Using a 3D-printed surgical guide was another essential tool to achieve our goal. According to the literature, most bone-borne maxillary expanders required at least two visits to determine the placement site, create records with the miniscrews placed in the palate and then obtain the final design. CAD/CAM technology allowed us to design and plan everything in a single visit, while the 3D printed surgical guide allowed us to place the expander and the miniscrews in the same day, confirming their precise position according to digital planning. The accuracy of this technique is discussed by Cassetta et al. [23], who conclude that it lacks a “learning curve” effect, thus making it a simple procedure with a very low risk of failure.

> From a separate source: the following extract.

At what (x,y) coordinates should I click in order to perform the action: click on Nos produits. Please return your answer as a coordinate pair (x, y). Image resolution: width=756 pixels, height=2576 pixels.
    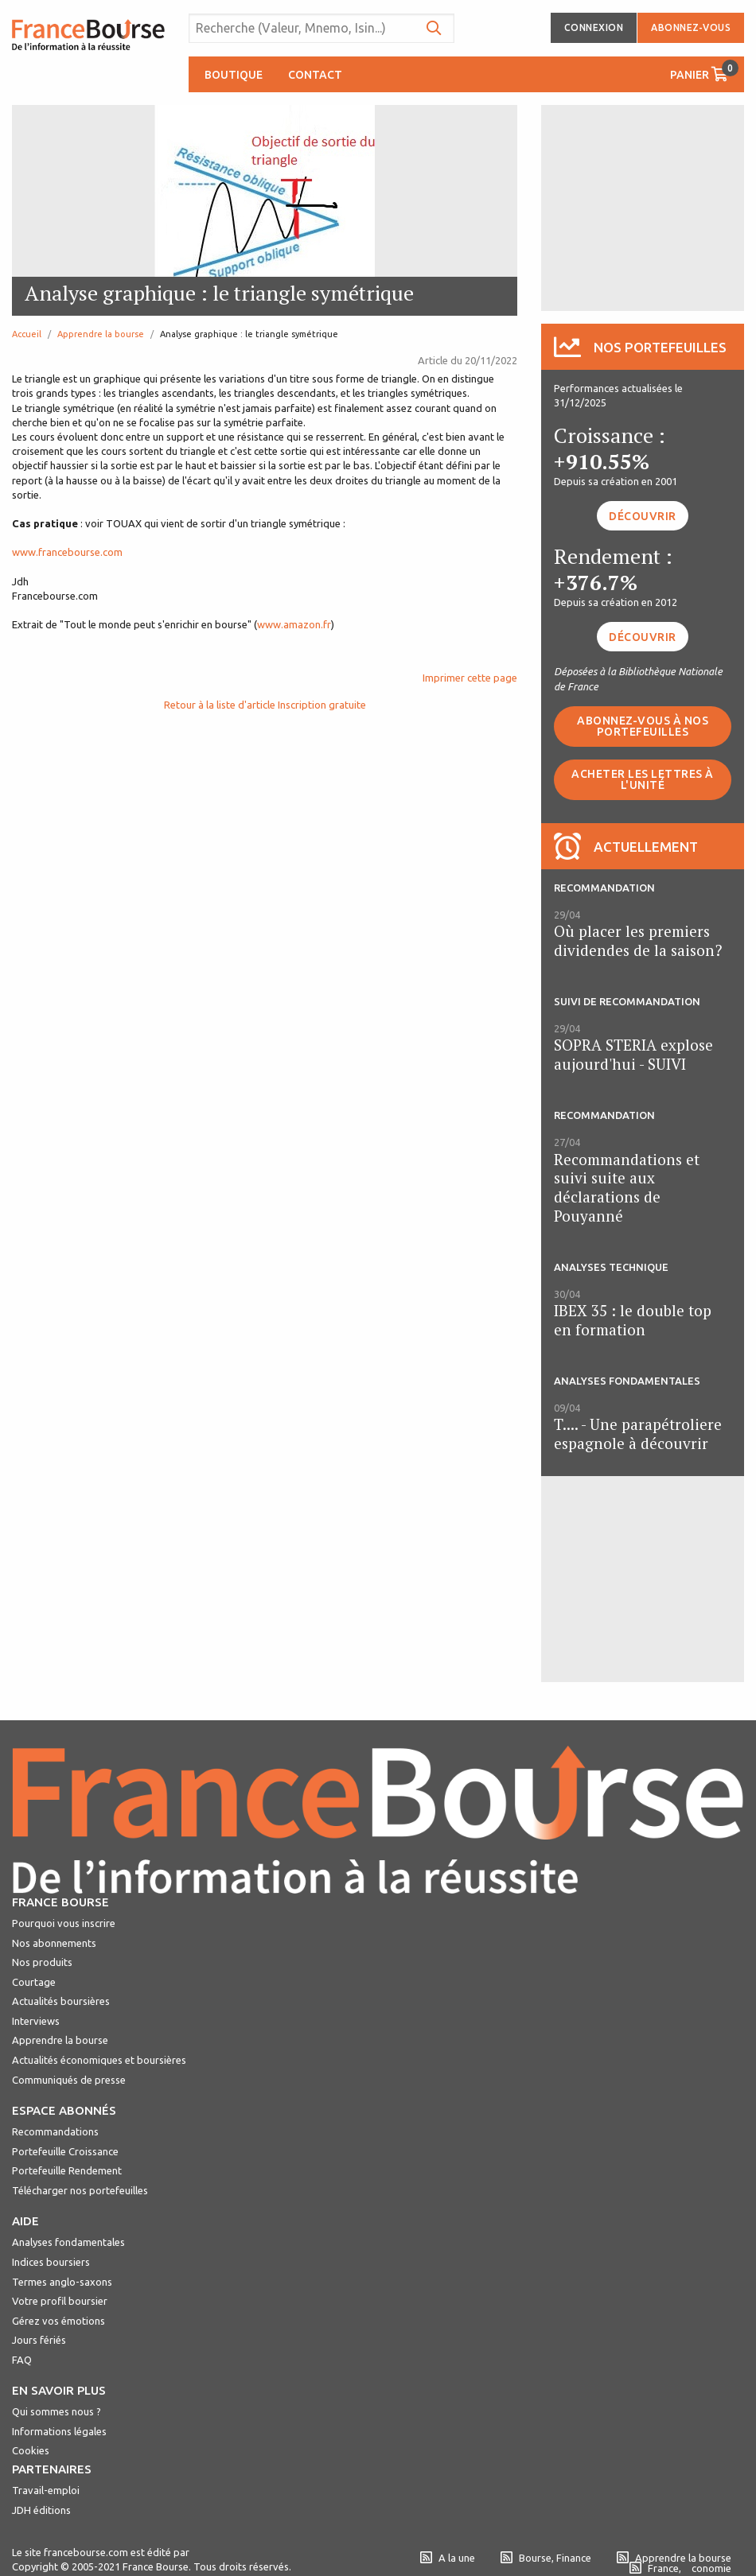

Clinical results obtained in this study need to be ascertained with a larger sample in order to establish the palatal expander efficiency; however, conclusions are directed towards methods and materials used and how they can be managed to improve current clinical procedures.

Conclusions

  1. 1

    Digital models, CBCT and CAD/CAM technology, are essential to accomplish an effective palatal disjunction device, which can be easily placed in one visit.

  2. 2

    Due to individual variability, a patient CBCT superimposed with a digital model are vital to determine the best miniscrew placement site in each case.

  3. 3

    There must be an assessment not only bone and cortical structures, but also of soft-tissue thickness and mobility.

  4. 4

    Further studies are required to establish safer miniscrew placement sites and insertion angles to achieve in-treatment stability.

  5. 5

    Both the clinician and the patient can benefit from the use of current technology to create new devices and update traditional orthodontic procedures.